→ Aim of the task: Write only the number of lines in the entries below that contain the string "Trygghetsgaranti".

→ Material provided:
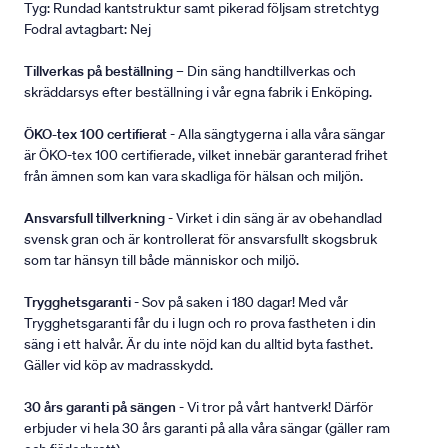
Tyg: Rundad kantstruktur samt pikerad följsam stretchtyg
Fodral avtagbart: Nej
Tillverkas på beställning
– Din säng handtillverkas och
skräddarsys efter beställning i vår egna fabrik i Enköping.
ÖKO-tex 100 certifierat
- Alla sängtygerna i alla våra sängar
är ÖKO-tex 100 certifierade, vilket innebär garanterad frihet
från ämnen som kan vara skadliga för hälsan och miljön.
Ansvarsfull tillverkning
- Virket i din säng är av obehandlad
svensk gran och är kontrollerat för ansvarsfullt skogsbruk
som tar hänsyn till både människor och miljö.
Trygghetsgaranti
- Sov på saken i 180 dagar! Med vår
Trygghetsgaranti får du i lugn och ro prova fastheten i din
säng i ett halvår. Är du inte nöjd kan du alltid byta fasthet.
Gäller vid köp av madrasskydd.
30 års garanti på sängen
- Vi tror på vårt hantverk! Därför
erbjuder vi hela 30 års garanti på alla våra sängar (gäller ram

* * *

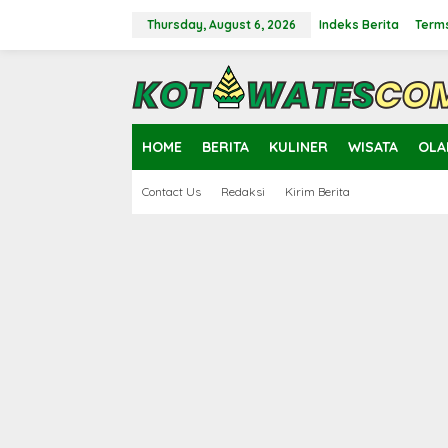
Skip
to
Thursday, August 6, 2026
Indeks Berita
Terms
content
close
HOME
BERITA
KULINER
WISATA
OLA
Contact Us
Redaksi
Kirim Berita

...

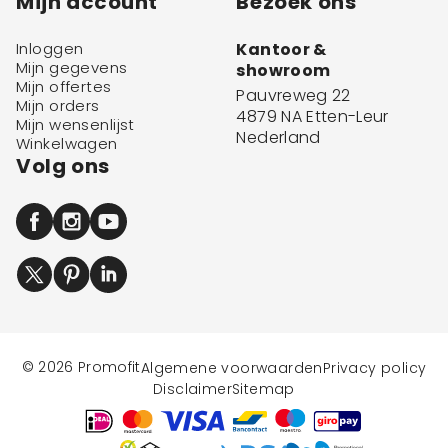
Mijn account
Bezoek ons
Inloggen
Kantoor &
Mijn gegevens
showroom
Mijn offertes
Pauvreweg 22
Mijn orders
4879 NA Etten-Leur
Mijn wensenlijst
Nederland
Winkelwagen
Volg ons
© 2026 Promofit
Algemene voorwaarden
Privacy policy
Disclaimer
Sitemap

→ Completed task: 2